Please refer to Fig. 6, the small coil 101a of the second preferred embodiment of the coil of the present invention is a multi-turn coil,

Fig. 7 uses HFSS 3D full-wave simulation software (High Frequency Structure Simulator, three-dimensional electromagnetic simulation software of ANSYS company) to simulate the winding unit 10 of the first preferred embodiment of the present invention and the winding of the second preferred embodiment of the present invention Unit 10a is a simulation comparison diagram of magnetic field strength on the section at the same position, wherein curve A3 represents the magnetic field intensity change diagram of the cross section of the winding unit 10 along the III-III line, and curve A4 represents the magnetic field of the cross section of the winding unit 10a along the IV-IV line Intensity change diagram, the abscissa indicates the lateral distance in mm, and the ordinate indicates the magnetic field intensity in A/m.

It can be seen from FIG. 7 that the magnetic field strength of the winding unit 10a is higher than that of the winding unit 10, so it can be inferred that the electromagnetic induction efficiency of the winding unit 10a is higher, that is to say, the turns of the small coil 101 inside the winding unit 10 The more the number, the greater the electromagnetic coupling in wireless charging, and the higher the charging efficiency.

In other embodiments, the small coils 101, 101a may be in other shapes such as rectangles and polygons.

Claims (9)

1. a coil, comprise by some coiling unit of a metal wire order coiling, metal wire encloses formation one small coil in the inner side of each coiling unit every a segment distance Indian club circle inwards one, and continue the beginning of next coiling unit for the end of each coiling unit.

2. coil as claimed in claim 1, is characterized in that: this coil is generally rectangular.

3. coil as claimed in claim 1, is characterized in that: this small coil is for circular.

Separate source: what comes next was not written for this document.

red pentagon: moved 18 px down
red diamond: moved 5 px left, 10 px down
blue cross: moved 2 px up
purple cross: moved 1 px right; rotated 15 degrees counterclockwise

4. coil as claimed in claim 1, is characterized in that: this small coil is rectangle.

5. coil as claimed in claim 1, is characterized in that: this small coil is polygon.

6. coil as claimed in claim 1, is characterized in that: this small coil is single turn.

7. coil as claimed in claim 1, is characterized in that: this small coil is multiturn.

8. coil as claimed in claim 1, is characterized in that: each coiling unit is generally in a rectangle frame.

9. coil as claimed in claim 8, is characterized in that: these small coils are symmetrically distributed in inside two long limits of this coiling unit.